I have to be honest.
Before this assignment, I knew little of Nicholas Sparks.
I mean I respected him for his craft; I write a grand total of, say 1,500 words a day and this guy gets paid to write novels by the pound.
I can't say I didn't like the guy or that I intentionally avoided his work; it's just been awhile since I had a girl on my side, begging me to sit down and watch the next Sparks book-turned-movie.
So, when I got the chance to draft some questions for the big guy, I figured I'd test him. You know, see if the author of modern love had the character to back up his stories.
I wasn't on a mission to drill him. I just wanted to dig a little deeper than the traditional interview and see what how he responded.
I was pleasantly surprised, and am thankful for his time.
The characters you read about and take to heart are but a thread of the man who dreams them up.
Sparks hasn't let the fame go to his head.
He's honest, humble and sincere. And this legitimacy is a testimony to his work.
Without further ado, I'd like to share Sparks' thoughts on style, inspiration and Safe Haven (See exclusive movie poster above,right!).
Sparks: The Notebook was inspired by my wife’s grandparents, who had a very special relationship for more than six decades, and so the durability of that love informed Noah and Allie’s story. My wife also inspires many of the female leads in my books — she’s an inevitable influence as I think about love and family. Others, like Message in a Bottle and A Walk to Remember, were also inspired by family, but Safe Haven is fictional.
Sparks: Setting is a major aspect in writing all of my books, both in terms of natural and cultural environments. One of the main reasons I set my books in North Carolina is the same reason I live there myself: It feels like home. I love the community, the pace of life, the languid summers and slow-moving rivers, and the beautiful small towns of North Carolina offer a richness that helps to make the stories come alive. Safe Haven is set in Southport, North Carolina, and while fate may send Katie to Southport, it, too, begins to feel like home.
Sparks: Safe Haven is a story about second chances and the redemptive power of love. Katie has a troubled past and, after fleeing Boston and finding herself in Southport, she is offered another chance at love and life.
Sparks: At this point in my career, I'm cognizant of the fact that the novel I’m writing might be made into a movie. I’ve had eight novels adapted into films, including Safe Haven, and I find that I conceive a novel with the hope and intention that will happen. I try to formulate a story that would be interesting as both a novel and a film. Once I start writing, however, it's entirely about creating the best novel that I possibly can.
Sparks: I read a lot — a hundred books a year, easily — and as a writer, I think every book I read leaves its mark. Early on, I read deliberately to see how authors crafted their characters, their stories, and their sentences. I like to think part of my trademark is the quality of the storytelling, and that skill is owed in large part to reading everyone from Stephen King and John Grisham to Ernest Hemingway and John Steinbeck.

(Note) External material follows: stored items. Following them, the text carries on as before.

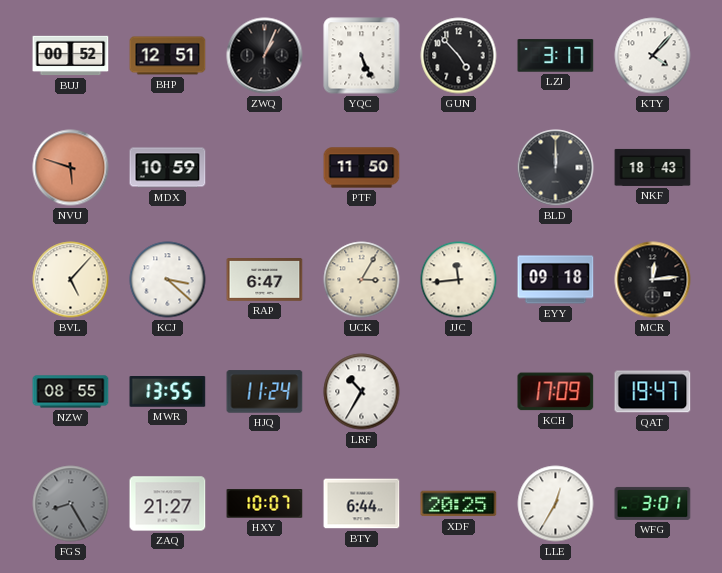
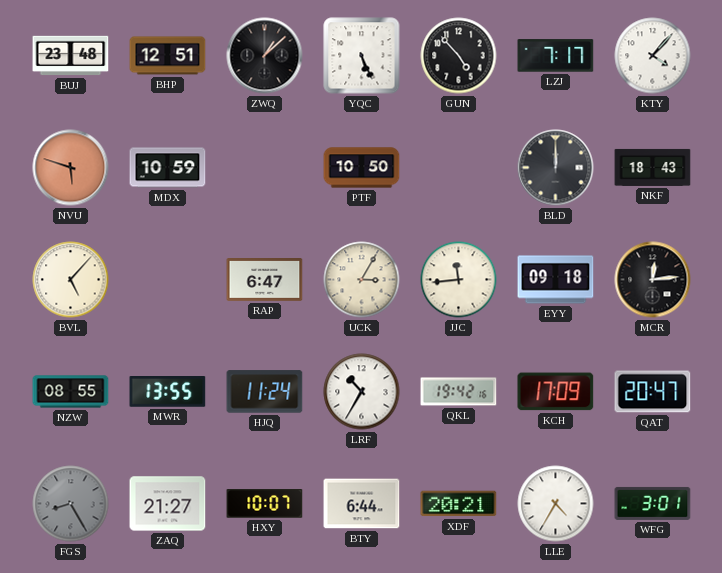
BUJ: 00:52 -> 23:48
ZWQ: 1:04 -> 1:08
LZJ: 3:17 -> 7:17
PTF: 11:50 -> 10:50
KCJ: 3:22 -> none
QKL: none -> 19:42
QAT: 19:47 -> 20:47
XDF: 20:25 -> 20:21
LLE: 12:35 -> 4:35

Sparks: Much of the “danger” element of Safe Haven is exploring how Katie’s past is continually dragged into the present. I don’t want to give too much away for those who aren’t already familiar with the story, but the danger element drives the story and will keep people on the edge of their seats.
Sparks: I am not just satisfied — my expectations have been exceeded. Julianne Hough and Josh Duhamel have such a wonderful and singular chemistry on set and on camera. I shouldn’t be surprised: I’ve worked with Lasse Hallström (who also directed Dear John) before, and I know how talented he is. But still, as an author I think I’m always curious and anxious to see whether the actors will be able to capture the nuances I’ve imagined for my characters. They have.
Sparks: Yes. It’s a hit. Lasse Hallström is a supremely talented director, and he’s again crafted an excellent film.
Sparks: This always makes me laugh. It’s a bit like comparing apples to oranges. Film adaptations can’t be better or worse, because the medium is so inherently different. A book is maybe about 350 pages, and the prose allows for readers to get a glimpse into the internal lives of the characters. A screenplay is 120 pages, and it’s all dialogue and action. The pacing of films is different, the structure is often different, and the internal lives of the characters must come across through the acting. Movies are just a different experience than reading — so it just depends on what an individual prefers.
Sparks: I am currently working on my next novel, which I’m really excited about, and which is set to be released in the fall of 2013. Warner Bros. is developing my most recent book, The Best of Me, into a film. I’m also busy with my production company, Nicholas Sparks Productions, developing several projects, though I can’t talk about them in any detail yet. It’s been really great to work across different mediums and to see how these different ways of storytelling engage each other in a dialogue.